Pero la razón de la novela es otra. El objetivo final es la reivindicación de la EDUCACIÓN como fuente de sabiduría, como llave del conocimiento, del progreso, de la libertad. Como clave de la emancipación de las mujeres. “Otro gallo nos habría cantado a nosotras” con una maestra así, dice Dominica del Corronchal (cap. 6). “Es usted muy valiente. Al final cederán. No les quedará más remedio”, dice una voz de mujer desde la ventana (cap. 5). “Esas manicas, pronto bordarán sus ajuares con primor” (cap. 5), y aprenderán a coser la ropa interior y aprenderán higiene y, quién sabe, algunas de ellas saldrán a estudiar y se harán maestras para enseñar a las niñas.

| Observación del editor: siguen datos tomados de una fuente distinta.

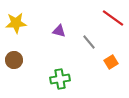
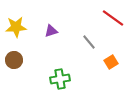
yellow star: moved 4 px down
purple triangle: moved 8 px left; rotated 32 degrees counterclockwise
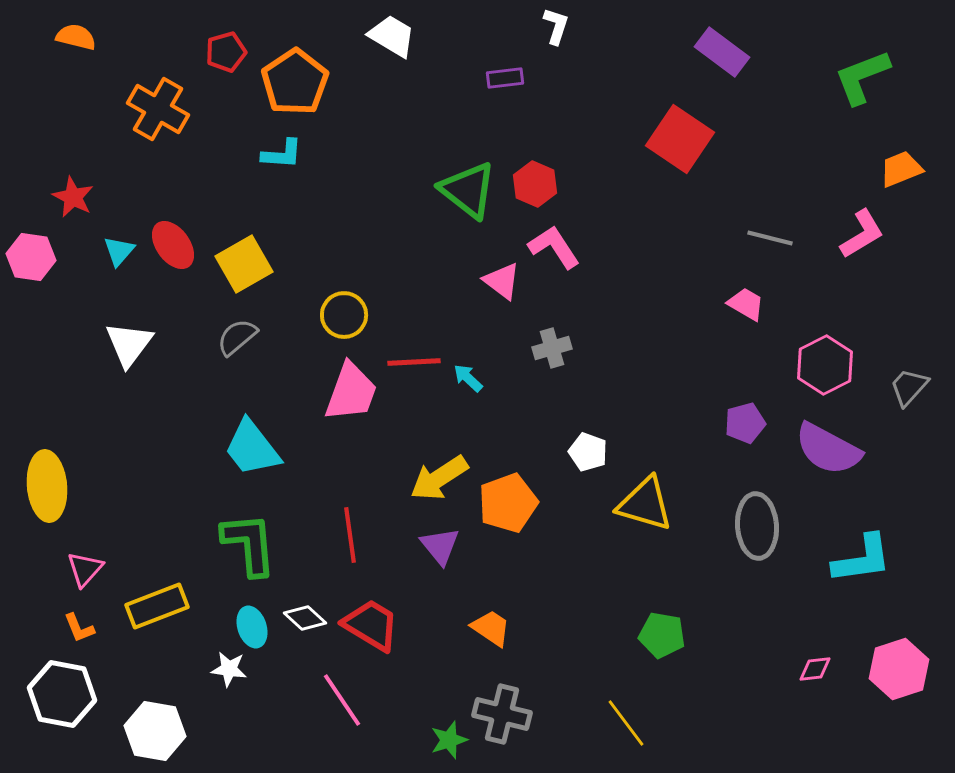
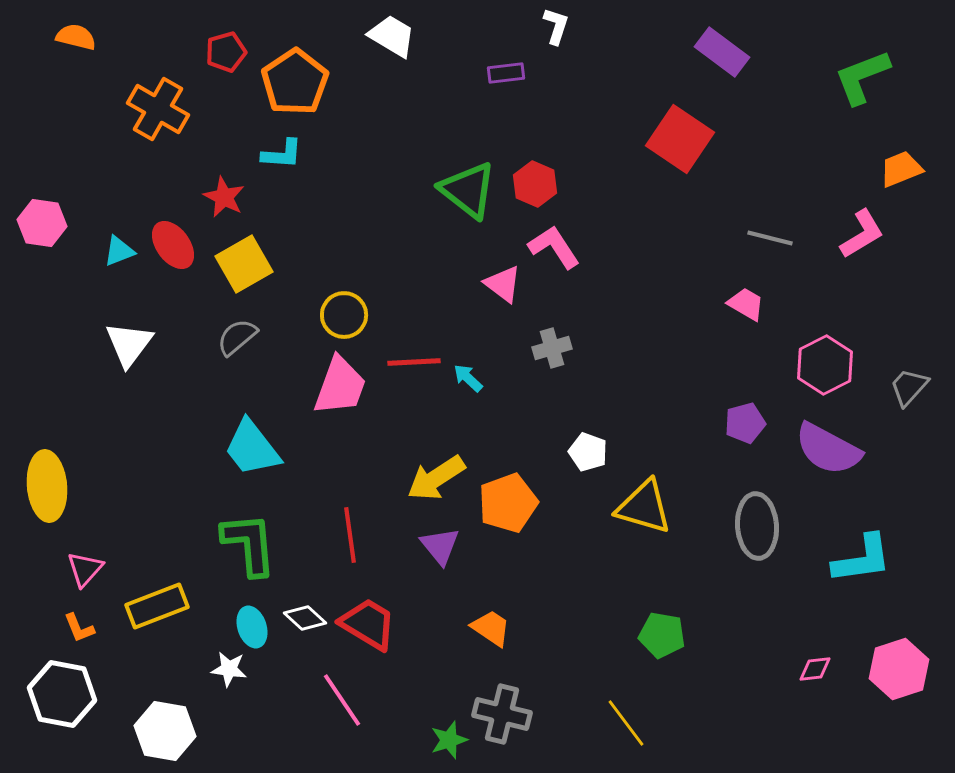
purple rectangle at (505, 78): moved 1 px right, 5 px up
red star at (73, 197): moved 151 px right
cyan triangle at (119, 251): rotated 28 degrees clockwise
pink hexagon at (31, 257): moved 11 px right, 34 px up
pink triangle at (502, 281): moved 1 px right, 3 px down
pink trapezoid at (351, 392): moved 11 px left, 6 px up
yellow arrow at (439, 478): moved 3 px left
yellow triangle at (645, 504): moved 1 px left, 3 px down
red trapezoid at (371, 625): moved 3 px left, 1 px up
white hexagon at (155, 731): moved 10 px right
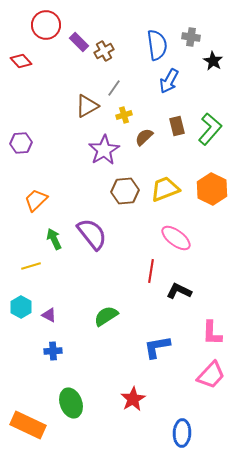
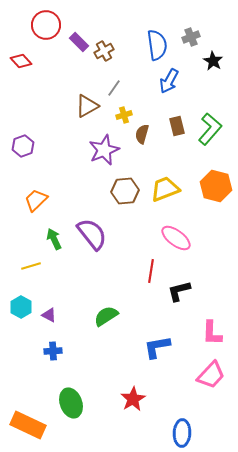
gray cross: rotated 30 degrees counterclockwise
brown semicircle: moved 2 px left, 3 px up; rotated 30 degrees counterclockwise
purple hexagon: moved 2 px right, 3 px down; rotated 15 degrees counterclockwise
purple star: rotated 8 degrees clockwise
orange hexagon: moved 4 px right, 3 px up; rotated 12 degrees counterclockwise
black L-shape: rotated 40 degrees counterclockwise
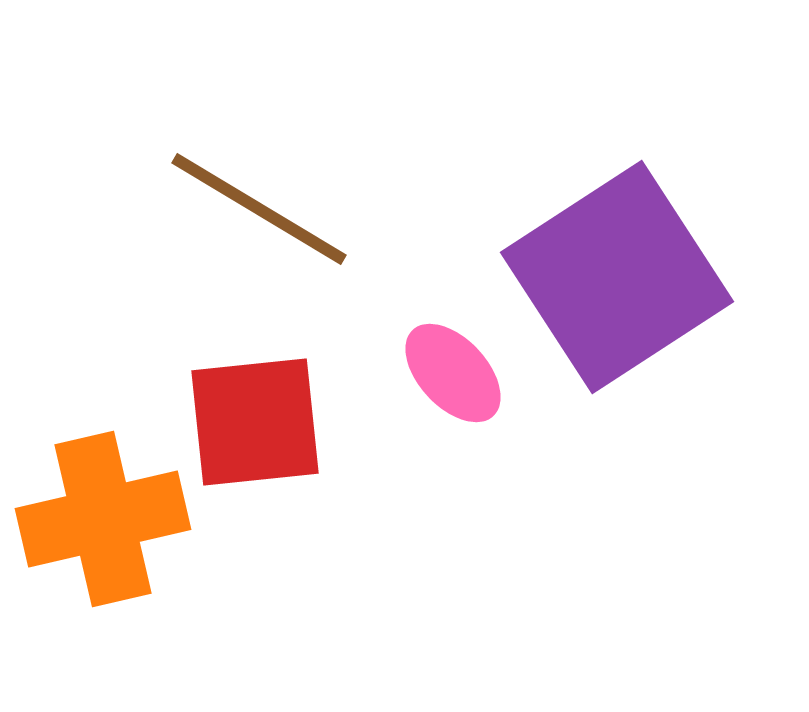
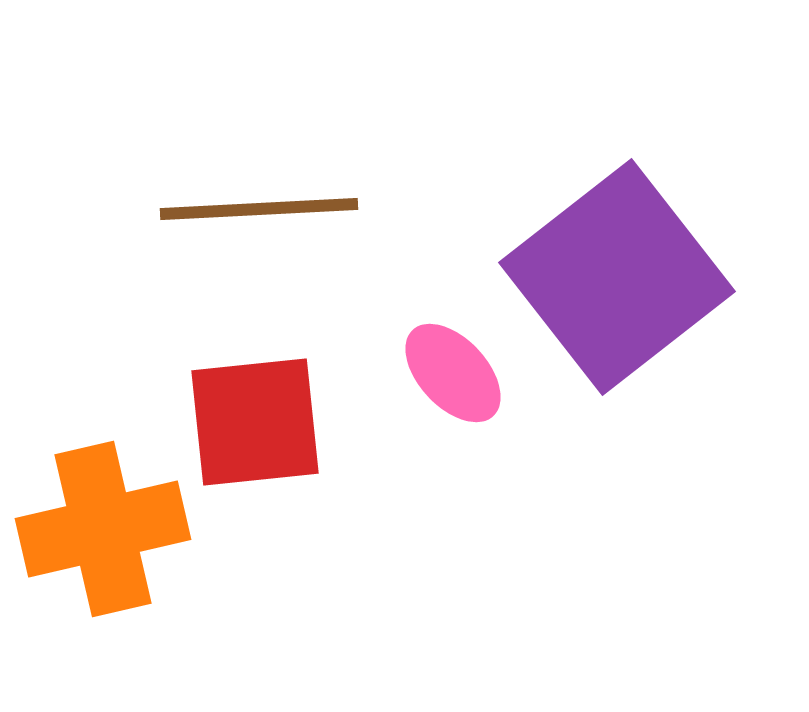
brown line: rotated 34 degrees counterclockwise
purple square: rotated 5 degrees counterclockwise
orange cross: moved 10 px down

Todas esas maestras, que Carmen tiene biografiadas en su blog Letras desde MOCADE, doña Inés, doña Simona, doña Angelita, doña Asunción, doña Nieves, todas, todas son doña Matilde. Todas ellas “entregaron su vida a las niñas de un pueblo perdido entre los montes”. Un homenaje al magisterio femenino.

Carmen ha reconocido, en varios de sus escritos y, sobre todo, en el gran libro sobre la escuela rural De las escuelas de El Frago, la gran importancia que ha tenido la escuela –las maestras y los maestros– para el gran número de fragolinos que andan por el mundo ejerciendo, de forma destacada, sus profesiones. En El Frago construyeron “a vecinal” las primeras escuelas y “a vecinal” del siglo XXI, aunque ahora usaríamos otro término, se han reabierto las escuelas hace un par de años. Tienen un gran futuro.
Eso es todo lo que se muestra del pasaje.